One issue with hooks is that they aren't distributed.

.gitattributes has some directive to manage the diff and content of a file, but another option would be an attribute filter (still in .gitattributes), and could automatically convert those files on commit.
(That is if the clean script is able to detect those files based on their content alone)


Per this chat discussion, the OP Synesso reports a success:

.gitattributes:
*.xrp filter=xrp

~/.gitconfig:
[filter "xrp"]
clean = \"C:/Program Files/Git/bin/tr.exe\" -cd "\\''\\11\\12\\15\\40-\\176'\\'"
smudge = cat

Then I had to modify the file, add, commit, delete, checkout ... and THEN it was fixed. :)

Note that, for any modification which doesn't concern just one user, but potentially any user cloning that repo, I prefer adding (and committing) an extra .gitattributes file in which the filter is declared, rather than modifying the .git/info/attribute file (which isn't cloned around).

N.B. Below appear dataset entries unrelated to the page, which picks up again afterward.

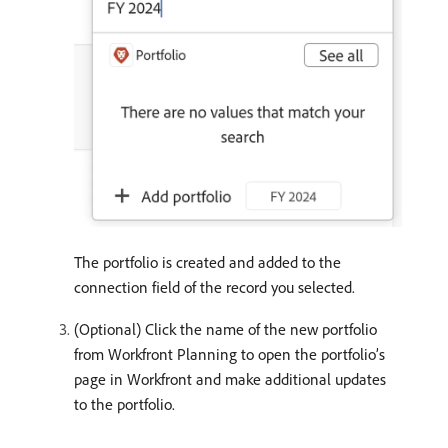
The portfolio is created and added to the
connection field of the record you selected.
(Optional) Click the name of the new portfolio
from Workfront Planning to open the portfolio’s
page in Workfront and make additional updates
to the portfolio.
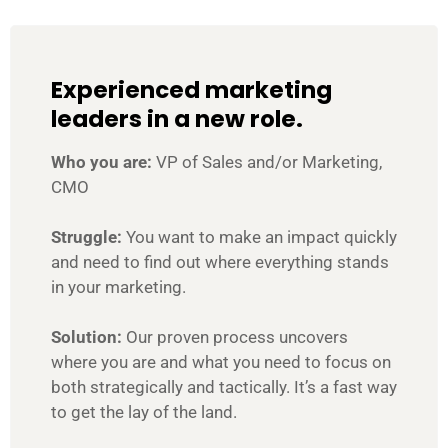
Experienced marketing
leaders in a new role.
Who you are:
VP of Sales and/or Marketing,
CMO
Struggle:
You want to make an impact quickly
and need to find out where everything stands
in your marketing.
Solution:
Our proven process uncovers
where you are and what you need to focus on
both strategically and tactically. It’s a fast way
to get the lay of the land.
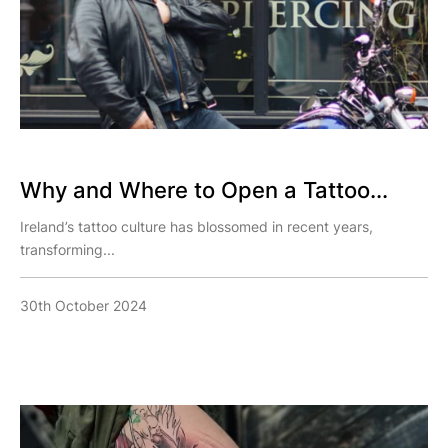
Why and Where to Open a Tattoo...
Ireland’s tattoo culture has blossomed in recent years,
transforming...
30th October 2024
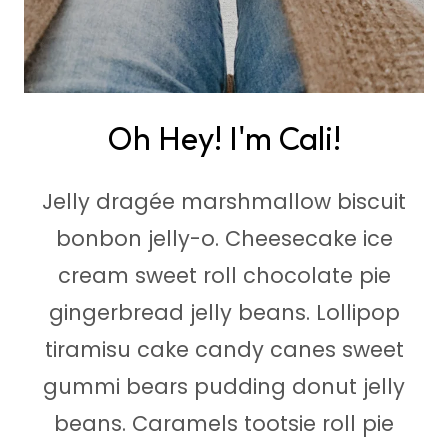
Oh Hey! I'm Cali!
Jelly dragée marshmallow biscuit
bonbon jelly-o. Cheesecake ice
cream sweet roll chocolate pie
gingerbread jelly beans. Lollipop
tiramisu cake candy canes sweet
gummi bears pudding donut jelly
beans. Caramels tootsie roll pie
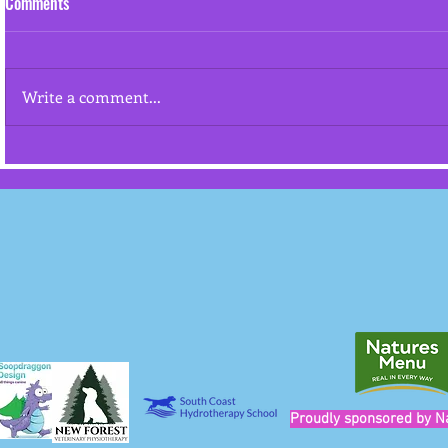
Comments
Resource gua
Write a comment...
"Cookies won't stop an aggressive
dog from attacking"
Proudly sponsored by N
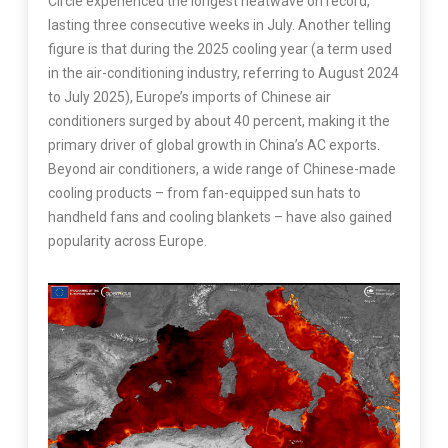
Circle experienced the longest heatwave on record,
lasting three consecutive weeks in July. Another telling
figure is that during the 2025 cooling year (a term used
in the air-conditioning industry, referring to August 2024
to July 2025), Europe’s imports of Chinese air
conditioners surged by about 40 percent, making it the
primary driver of global growth in China’s AC exports.
Beyond air conditioners, a wide range of Chinese-made
cooling products – from fan-equipped sun hats to
handheld fans and cooling blankets – have also gained
popularity across Europe.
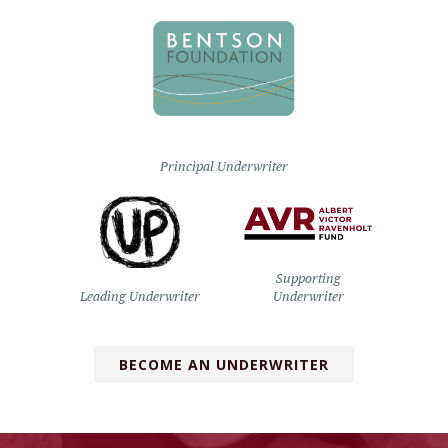
Principal Underwriter
Supporting
Leading Underwriter
Underwriter
BECOME AN UNDERWRITER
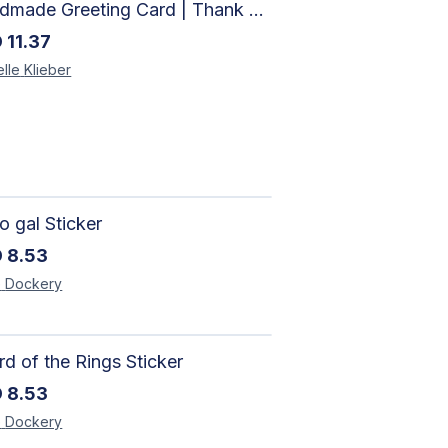
Handmade Greeting Card | Thank You Card
D
11.37
lle
Klieber
 gal Sticker
D
8.53
e
Dockery
d of the Rings Sticker
D
8.53
e
Dockery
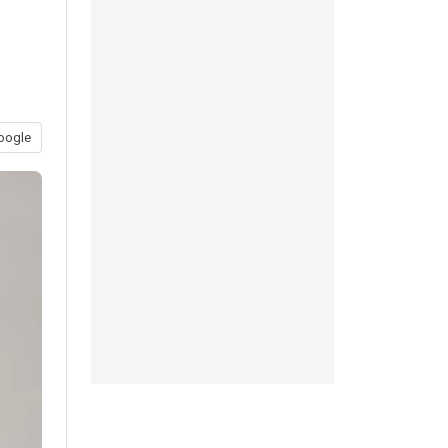
oogle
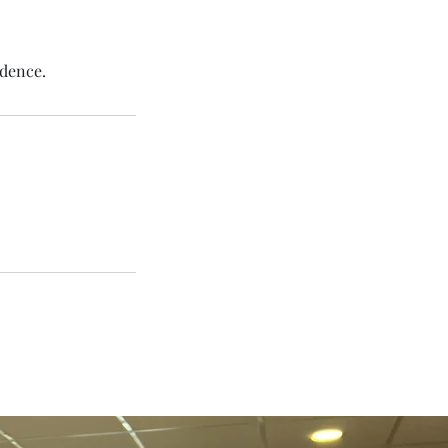
idence.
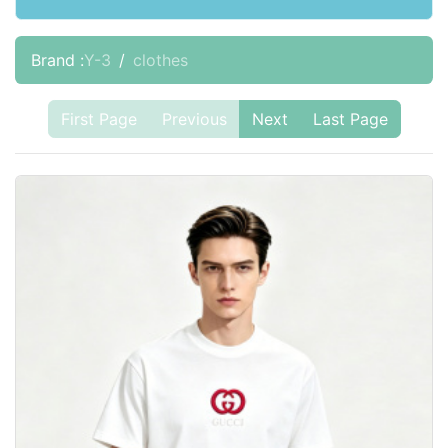
Brand :
Y-3
clothes
First Page
Previous
Next
Last Page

From the gitattributes man page:

  • If you wish to affect only a single repository (i.e., to assign attributes to files that are particular to one user’s workflow for that repository), then attributes should be placed in the $GIT_DIR/info/attributes file.
  • Attributes which should be version-controlled and distributed to other repositories (i.e., attributes of interest to all users) should go into .gitattributes files.
  • Attributes that should affect all repositories for a single user should be placed in a file specified by the core.attributesfile configuration option.
  • Attributes for all users on a system should be placed in the $(prefix)/etc/gitattributes file.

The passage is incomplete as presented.